:: Your task ::
Each line of the data below that holds the word "комплекс" is to be reported in full.

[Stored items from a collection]

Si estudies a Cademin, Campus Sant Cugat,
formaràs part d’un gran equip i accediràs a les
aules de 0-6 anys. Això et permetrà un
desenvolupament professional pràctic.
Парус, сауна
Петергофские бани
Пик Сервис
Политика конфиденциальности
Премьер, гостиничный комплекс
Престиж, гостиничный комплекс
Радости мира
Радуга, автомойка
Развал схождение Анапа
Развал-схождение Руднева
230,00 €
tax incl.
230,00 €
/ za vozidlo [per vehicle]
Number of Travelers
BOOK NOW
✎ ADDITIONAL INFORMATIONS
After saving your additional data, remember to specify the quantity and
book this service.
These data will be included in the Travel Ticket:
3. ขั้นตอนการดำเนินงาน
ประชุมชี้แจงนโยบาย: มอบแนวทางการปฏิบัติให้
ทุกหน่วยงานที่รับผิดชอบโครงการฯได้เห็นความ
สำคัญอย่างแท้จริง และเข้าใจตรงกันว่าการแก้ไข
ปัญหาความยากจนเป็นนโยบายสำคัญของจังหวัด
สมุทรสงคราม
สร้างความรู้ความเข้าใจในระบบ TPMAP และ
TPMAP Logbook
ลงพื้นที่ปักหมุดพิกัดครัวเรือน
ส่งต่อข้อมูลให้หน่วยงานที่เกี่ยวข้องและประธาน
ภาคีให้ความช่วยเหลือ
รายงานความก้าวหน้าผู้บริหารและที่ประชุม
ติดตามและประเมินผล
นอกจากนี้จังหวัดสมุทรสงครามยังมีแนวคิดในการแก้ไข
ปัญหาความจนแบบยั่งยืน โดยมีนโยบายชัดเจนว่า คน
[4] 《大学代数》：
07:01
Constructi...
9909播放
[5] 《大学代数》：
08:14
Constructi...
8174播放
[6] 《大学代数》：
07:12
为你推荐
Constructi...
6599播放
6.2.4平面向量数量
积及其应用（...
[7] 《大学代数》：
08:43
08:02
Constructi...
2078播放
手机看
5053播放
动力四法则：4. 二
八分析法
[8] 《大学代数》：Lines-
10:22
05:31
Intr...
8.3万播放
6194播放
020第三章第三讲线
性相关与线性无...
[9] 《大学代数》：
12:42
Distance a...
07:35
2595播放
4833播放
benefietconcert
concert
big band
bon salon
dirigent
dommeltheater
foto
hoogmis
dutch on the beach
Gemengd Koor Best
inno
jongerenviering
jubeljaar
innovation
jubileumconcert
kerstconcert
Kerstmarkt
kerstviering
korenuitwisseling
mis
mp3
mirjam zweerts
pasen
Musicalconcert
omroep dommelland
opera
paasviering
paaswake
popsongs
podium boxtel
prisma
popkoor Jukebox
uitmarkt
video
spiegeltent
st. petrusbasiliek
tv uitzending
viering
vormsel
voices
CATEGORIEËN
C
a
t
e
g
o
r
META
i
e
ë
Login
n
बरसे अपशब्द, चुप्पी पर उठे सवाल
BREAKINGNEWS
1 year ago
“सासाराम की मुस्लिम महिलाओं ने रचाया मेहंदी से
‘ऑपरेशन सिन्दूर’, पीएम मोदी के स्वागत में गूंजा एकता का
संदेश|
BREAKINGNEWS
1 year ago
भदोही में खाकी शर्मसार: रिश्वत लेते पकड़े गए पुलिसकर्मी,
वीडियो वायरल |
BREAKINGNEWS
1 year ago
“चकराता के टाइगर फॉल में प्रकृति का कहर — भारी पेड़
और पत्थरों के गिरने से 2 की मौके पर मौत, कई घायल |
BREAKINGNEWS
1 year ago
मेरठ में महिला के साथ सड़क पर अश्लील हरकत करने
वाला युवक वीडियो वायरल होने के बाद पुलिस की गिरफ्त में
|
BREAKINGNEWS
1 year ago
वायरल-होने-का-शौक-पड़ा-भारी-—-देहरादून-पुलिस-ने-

:: Result for this task ::
Премьер, гостиничный комплекс
Престиж, гостиничный комплекс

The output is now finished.